Гитлер уже не видел перед собой Шмундта. Он видел лишь глухие, без единого окна, стены бункера. Его душило замкнутое пространство, наполняло легкие углекислым газом, но именно углекислый газ расширял кровеносные сосуды мозга, бросая его то в безудержную эйфорию, то в беспросветное отчаянье и отупение.
И, как всегда в таких случаях, Гитлер мгновенно успокоился, потер ладонью вспотевший лоб и уже совсем другим голосом сказал:
– Рудольф! Нам нельзя расслабляться! Теперь мы не будем отступать ни на одном направлении! Сталинград – явление локального характера. Но с выходом через Купоросное к Волге армия Паулюса разъединила 62-ю и 64-ю русские армии! Это грандиозный успех! Мы накануне судьбоносных событий! Поэтому приказываю подготовить восемь танковых дивизий к войне в тропиках, чтобы они могли напасть на британцев в Иране. Кроме того, приказываю продумать, какие части мы смогли бы в ближайшее время перебросить к берегам Ла-Манша! Да-да, Шмундт, мы должны действовать нешаблонно и нападать там, где нас меньше всего ждут! Взгляд великого полководца всегда устремлен за горизонт, а не упирается в носки собственных сапог!
Шмундт едва успевал записывать повеления сгорающего в душевном оргазме фюрера, то чеканившего каждое слово, то переходящего на горячечный шепот.
– Я хочу передать под ваше начало, Шмундт, Управление личного состава сухопутных войск.
– Но, мой фюрер, – подал голос на этот раз удивленный Шмундт, – этот пост сейчас занимает брат фельдмаршала Кейтеля Бодевин! Удобно ли…
– Вот именно, занимает! На таком важном посту мне нужен мой человек, а не человек Кейтеля! Сталин сказал: кадры решают все! А Сталин умный парень, хотя и дикарь, как все русские! К тому же вы сами докладывали, что Бодевин не справляется со своими обязанностями. Пусть занимает какое-нибудь другое, не столь ответственное место! Пусть проваливает ко всем чертям! Какое вам, Шмундт, дело до этого шайскерла! Короче, я так хочу! Вам лучше всех известны мои представления о том, кто и где должен возглавлять сухопутные войска. Вы лучше всех можете донести их до офицеров вермахта.

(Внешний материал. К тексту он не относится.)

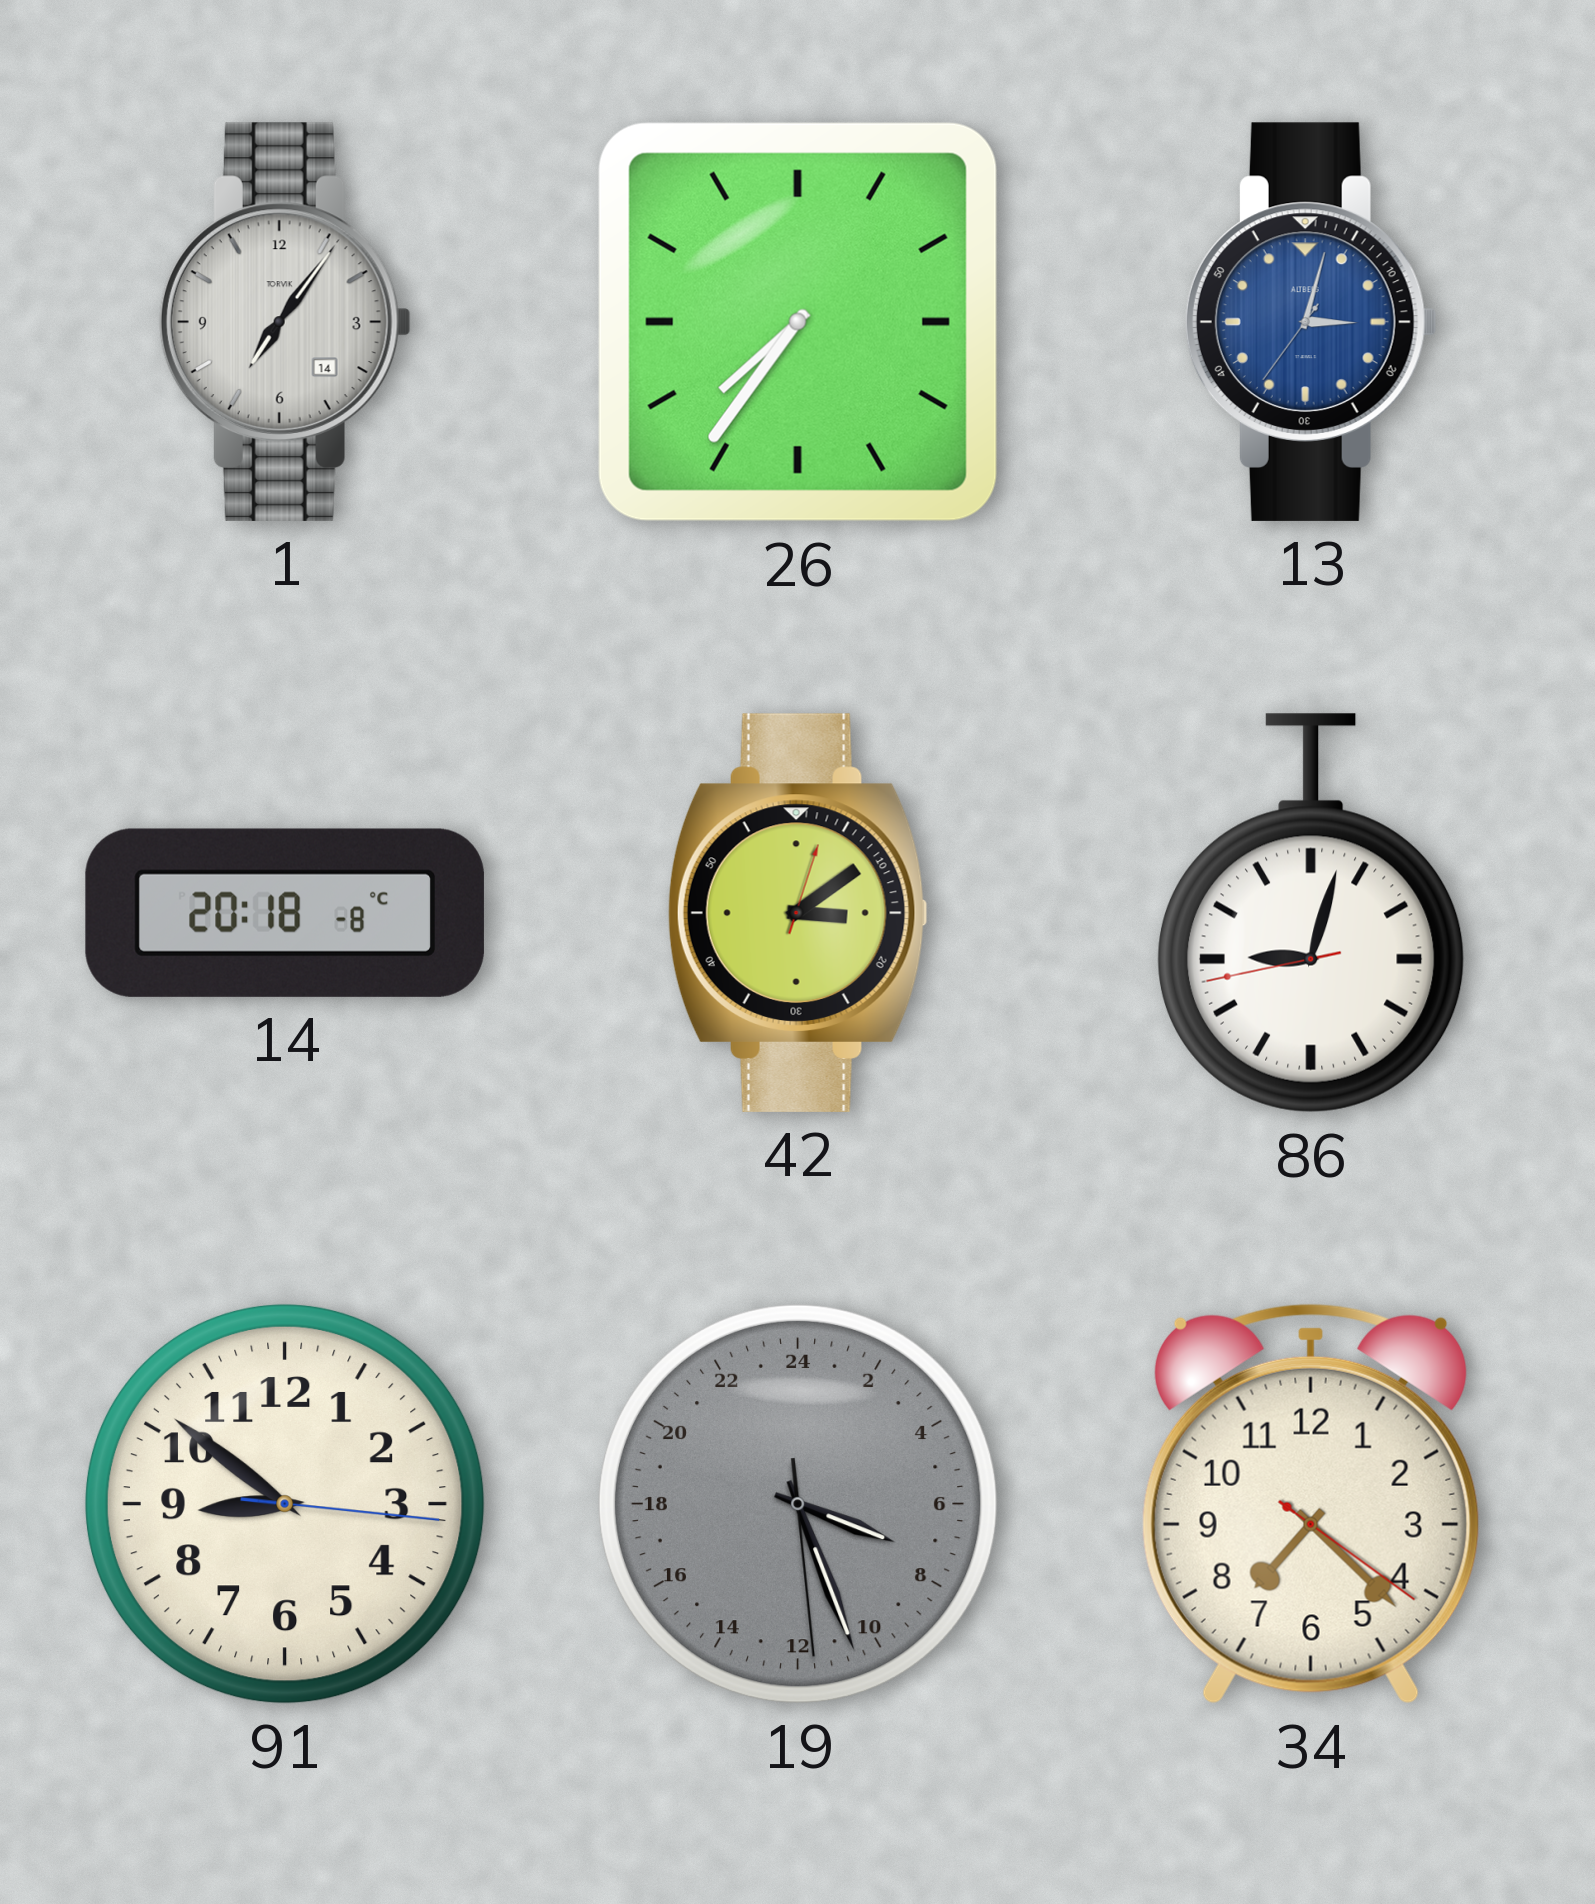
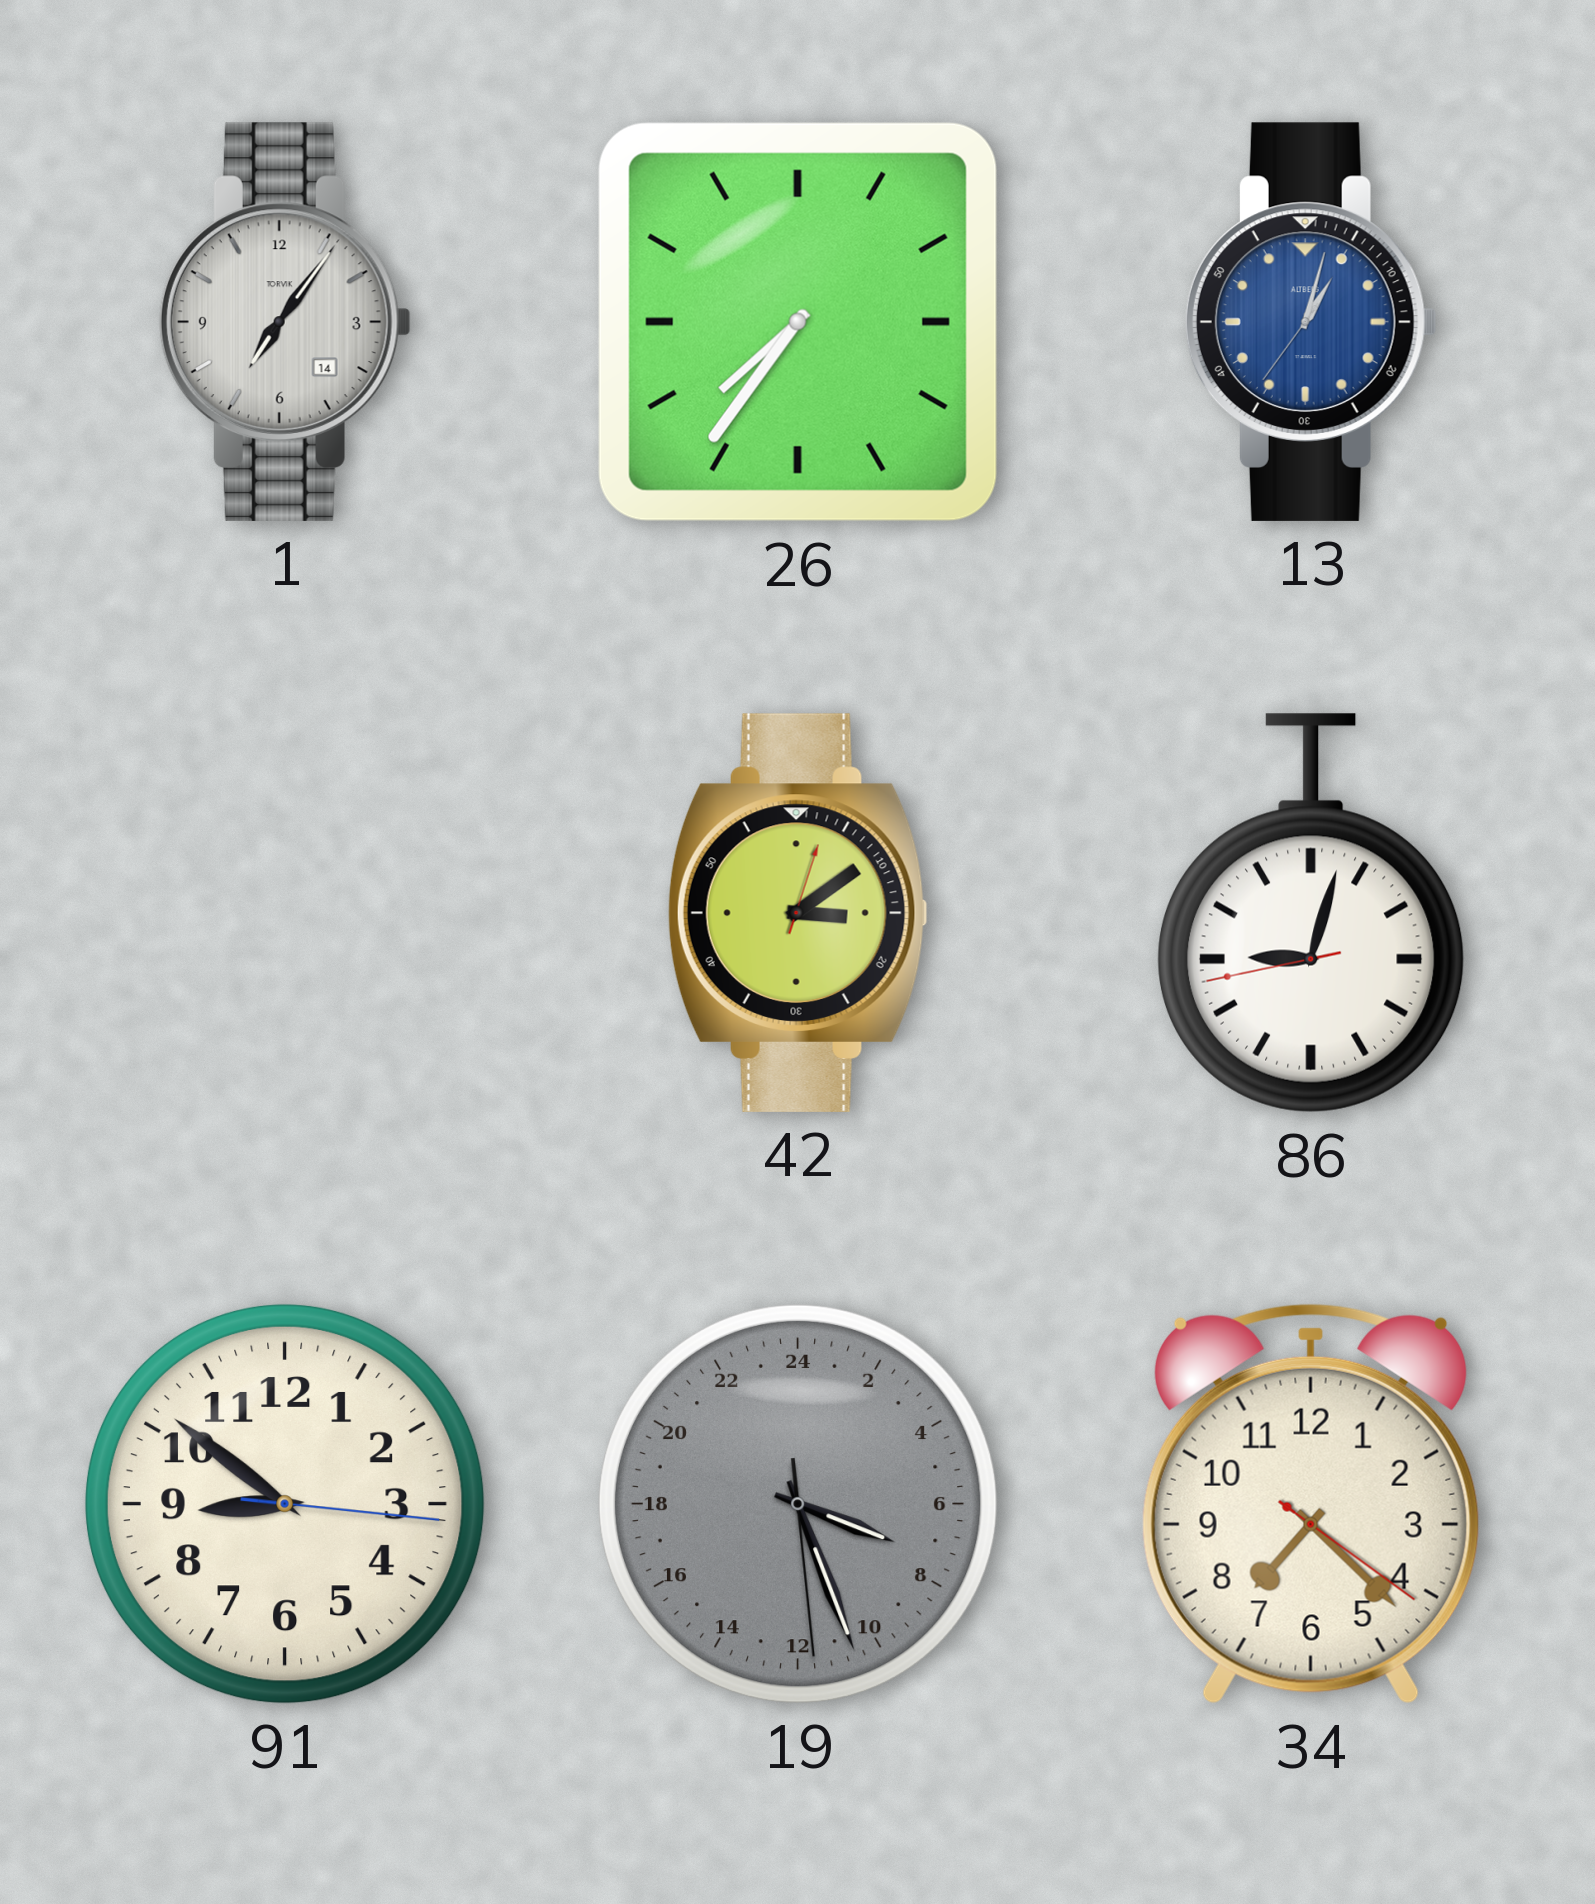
13: 3:02 -> 1:02
14: 20:18 -> none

Хмурое лицо фюрера посветлело.
– Я слышал, что Белов уже вернулся из командировки! Я готов принять его с докладом!
– Прямо сейчас, мой фюрер?
– Прямо сейчас! Не сходя с этого места! Оно вселяет веру в победу! Надеюсь, Белов не разочарует меня, как этот… как, черт, его зовут… Йодль, что ли?! И назло всем я сегодня засну со спокойной душой!